Saadet Partisi'nin Sağlık ve Besin Siyasetleri Konseyi, ikinci ‘Aşı Raporu’nu yayınladı. Raporda bedellendirilen bahisler ortasında toplumsal bağışıklık, aşının geliştirilme süreci, aşı tereddüdü, zarurî PCR testleri bulunuyor.
‘Örnekler, toplumsal bağışıklık için aşılamanın kâfi olmadığını ya da muhakkak aralıklar daima olması gerektiğini gösteriyor’
Halk Sıhhati Uzmanları Derneği’nden Prof. Dr. Sarp Üner’in toplumsal bağışıklığın sağlanabileceği oranı bulabilmek için R kıymetine işaret eden ‘1-1/R0 formülünü’ne atıfta bulunulan raporda “Toplumsal bağışıklığın yüzde 67’lerde yeni başladığı, yani yayılımın epey azaldığı, yüzde 90’a gelindiğinde pratikte sıfıra indiği söz edilmektedir. Türkiye’de bugün (30.08.2021) itibariyle 18 yaş üstü en az bir doz aşı olmuş nüfus yüzde 77, en az ikinci doz olmuş nüfus yüzde 59’dur. Bu sayılar üzerinden, Türkiye’nin toplumsal bağışıklığa çok yaklaştığı düşünülmektedir. Ancak İsrail, İzlanda, İngiltere üzere toplumun büyük bölümü (yüzde 60-80) aşılanmış olan ülkelerde tekrar Kovid-19 vaka sayılarının süratli oranda artması aşılama oranlarında artış olsa da toplumsal bağışıklık için aşılamanın kâfi olmadığı ya da belli aralıklarla daima olması gerektiğini göstermektedir” sözleri yer aldı.

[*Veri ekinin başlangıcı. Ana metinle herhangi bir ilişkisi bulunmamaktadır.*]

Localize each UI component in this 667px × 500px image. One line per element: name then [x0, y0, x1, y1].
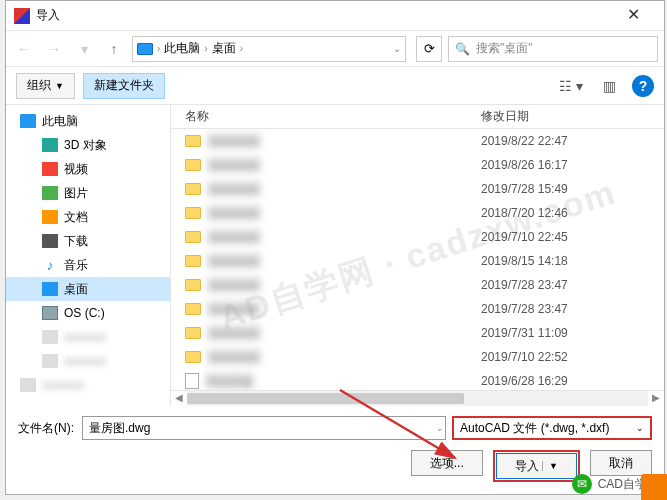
chevron-right-icon: ›	[204, 43, 207, 54]
sidebar-icon	[20, 114, 36, 128]
new-folder-button[interactable]: 新建文件夹	[83, 73, 165, 99]
col-date[interactable]: 修改日期	[481, 108, 664, 125]
sidebar-icon	[42, 306, 58, 320]
chevron-down-icon[interactable]: ⌄	[393, 43, 401, 54]
file-row[interactable]: xxxxxxxx2019/7/28 15:49	[171, 177, 664, 201]
file-row[interactable]: xxxxxxxx2019/7/28 23:47	[171, 273, 664, 297]
sketchup-icon	[14, 8, 30, 24]
folder-icon	[185, 231, 201, 243]
sidebar-icon	[42, 354, 58, 368]
import-highlight: 导入 ▼	[493, 450, 580, 482]
chevron-right-icon: ›	[157, 43, 160, 54]
refresh-button[interactable]: ⟳	[416, 36, 442, 62]
up-button[interactable]: ↑	[102, 37, 126, 61]
brand-corner	[641, 474, 667, 500]
sidebar-item[interactable]: 视频	[6, 157, 170, 181]
sidebar-icon	[42, 210, 58, 224]
sidebar-item[interactable]: OS (C:)	[6, 301, 170, 325]
sidebar-icon	[20, 378, 36, 392]
folder-icon	[185, 327, 201, 339]
organize-button[interactable]: 组织▼	[16, 73, 75, 99]
titlebar: 导入 ✕	[6, 1, 664, 31]
back-button[interactable]: ←	[12, 37, 36, 61]
sidebar-icon	[42, 282, 58, 296]
preview-pane-button[interactable]: ▥	[594, 75, 624, 97]
help-button[interactable]: ?	[632, 75, 654, 97]
filetype-select[interactable]: AutoCAD 文件 (*.dwg, *.dxf) ⌄	[452, 416, 652, 440]
column-headers: 名称 修改日期	[171, 105, 664, 129]
crumb-desktop[interactable]: 桌面	[212, 40, 236, 57]
sidebar-item[interactable]: 下载	[6, 229, 170, 253]
sidebar-item[interactable]: 图片	[6, 181, 170, 205]
sidebar-item[interactable]: xxxxxxx	[6, 373, 170, 397]
file-row[interactable]: xxxxxxxx2019/8/15 14:18	[171, 249, 664, 273]
file-row[interactable]: xxxxxxxx2019/8/22 22:47	[171, 129, 664, 153]
file-row[interactable]: xxxxxxxx2019/7/31 11:09	[171, 321, 664, 345]
import-dialog: 导入 ✕ ← → ▾ ↑ › 此电脑 › 桌面 › ⌄ ⟳ 🔍 搜索"桌面" 组…	[5, 0, 665, 495]
chevron-down-icon: ▼	[542, 461, 558, 471]
file-row[interactable]: xxxxxxxx2019/7/28 23:47	[171, 297, 664, 321]
filename-input[interactable]	[82, 416, 446, 440]
view-options-button[interactable]: ☷ ▾	[556, 75, 586, 97]
sidebar-item[interactable]: xxxxxxx	[6, 325, 170, 349]
forward-button[interactable]: →	[42, 37, 66, 61]
file-row[interactable]: xxxxxxxx2019/7/10 22:52	[171, 345, 664, 369]
wechat-icon: ✉	[572, 474, 592, 494]
dialog-title: 导入	[36, 7, 611, 24]
search-icon: 🔍	[455, 42, 470, 56]
folder-icon	[185, 183, 201, 195]
recent-dropdown[interactable]: ▾	[72, 37, 96, 61]
navbar: ← → ▾ ↑ › 此电脑 › 桌面 › ⌄ ⟳ 🔍 搜索"桌面"	[6, 31, 664, 67]
horizontal-scrollbar[interactable]: ◀ ▶	[171, 390, 664, 406]
sidebar-icon	[42, 162, 58, 176]
folder-icon	[185, 135, 201, 147]
sidebar-item[interactable]: 文档	[6, 205, 170, 229]
sidebar-item[interactable]: ♪音乐	[6, 253, 170, 277]
search-input[interactable]: 🔍 搜索"桌面"	[448, 36, 658, 62]
sidebar-item[interactable]: 此电脑	[6, 109, 170, 133]
crumb-pc[interactable]: 此电脑	[164, 40, 200, 57]
search-placeholder: 搜索"桌面"	[476, 40, 533, 57]
sidebar-icon	[42, 234, 58, 248]
folder-icon	[185, 279, 201, 291]
toolbar: 组织▼ 新建文件夹 ☷ ▾ ▥ ?	[6, 67, 664, 105]
footer: 文件名(N): ⌄ AutoCAD 文件 (*.dwg, *.dxf) ⌄ 选项…	[6, 406, 664, 494]
import-button[interactable]: 导入 ▼	[496, 453, 577, 479]
breadcrumb[interactable]: › 此电脑 › 桌面 › ⌄	[132, 36, 406, 62]
close-button[interactable]: ✕	[611, 1, 656, 31]
pc-icon	[137, 43, 153, 55]
chevron-down-icon: ⌄	[636, 423, 644, 433]
sidebar-item[interactable]: 3D 对象	[6, 133, 170, 157]
file-row[interactable]: xxxxxvg2019/6/28 16:29	[171, 369, 664, 390]
filename-label: 文件名(N):	[18, 420, 74, 437]
file-list[interactable]: AD自学网 · cadzxw.com xxxxxxxx2019/8/22 22:…	[171, 129, 664, 390]
folder-icon	[185, 159, 201, 171]
sidebar-item[interactable]: xxxxxxx	[6, 349, 170, 373]
chevron-right-icon: ›	[240, 43, 243, 54]
file-icon	[185, 373, 199, 389]
main-panel: 名称 修改日期 AD自学网 · cadzxw.com xxxxxxxx2019/…	[171, 105, 664, 406]
folder-icon	[185, 351, 201, 363]
file-row[interactable]: xxxxxxxx2019/8/26 16:17	[171, 153, 664, 177]
folder-icon	[185, 207, 201, 219]
scroll-right-icon[interactable]: ▶	[648, 391, 664, 406]
folder-icon	[185, 255, 201, 267]
sidebar-icon	[42, 186, 58, 200]
dialog-body: 此电脑3D 对象视频图片文档下载♪音乐桌面OS (C:)xxxxxxxxxxxx…	[6, 105, 664, 406]
col-name[interactable]: 名称	[171, 108, 481, 125]
sidebar-icon	[42, 138, 58, 152]
sidebar: 此电脑3D 对象视频图片文档下载♪音乐桌面OS (C:)xxxxxxxxxxxx…	[6, 105, 171, 406]
file-row[interactable]: xxxxxxxx2018/7/20 12:46	[171, 201, 664, 225]
folder-icon	[185, 303, 201, 315]
options-button[interactable]: 选项...	[411, 450, 483, 476]
file-row[interactable]: xxxxxxxx2019/7/10 22:45	[171, 225, 664, 249]
sidebar-icon: ♪	[42, 258, 58, 272]
sidebar-icon	[42, 330, 58, 344]
sidebar-item[interactable]: 桌面	[6, 277, 170, 301]
scroll-thumb[interactable]	[187, 393, 464, 404]
scroll-left-icon[interactable]: ◀	[171, 391, 187, 406]
cancel-button[interactable]: 取消	[590, 450, 652, 476]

‘Aşı geliştirmede yıl bazlı değerlendirmeler çok hakikat değildir’
“Öncelikle toplumsal bağışıklık için aşılar değerlidir ama virüs daima mutasyon geçirdiği için mevcut aşıların aktifliği yeni mutasyonlara karşı azalmakta olduğu üzere aşı olunan tarihe nazaran de gün geçtikçe azalmaktadır. Bu da aşı dozlarının artacağı manasına gelmektedir” değerlendirilmesinin yapıldığı raporda, aşının bulunmasında yıl bazlı değerlendirmenin çok hakikat olmadığı belirtildi.
‘Aşı tereddütünün kırılması için Sağlık Bakanlığı çalışmalar yapıp, kamuoyuna duyurmalı’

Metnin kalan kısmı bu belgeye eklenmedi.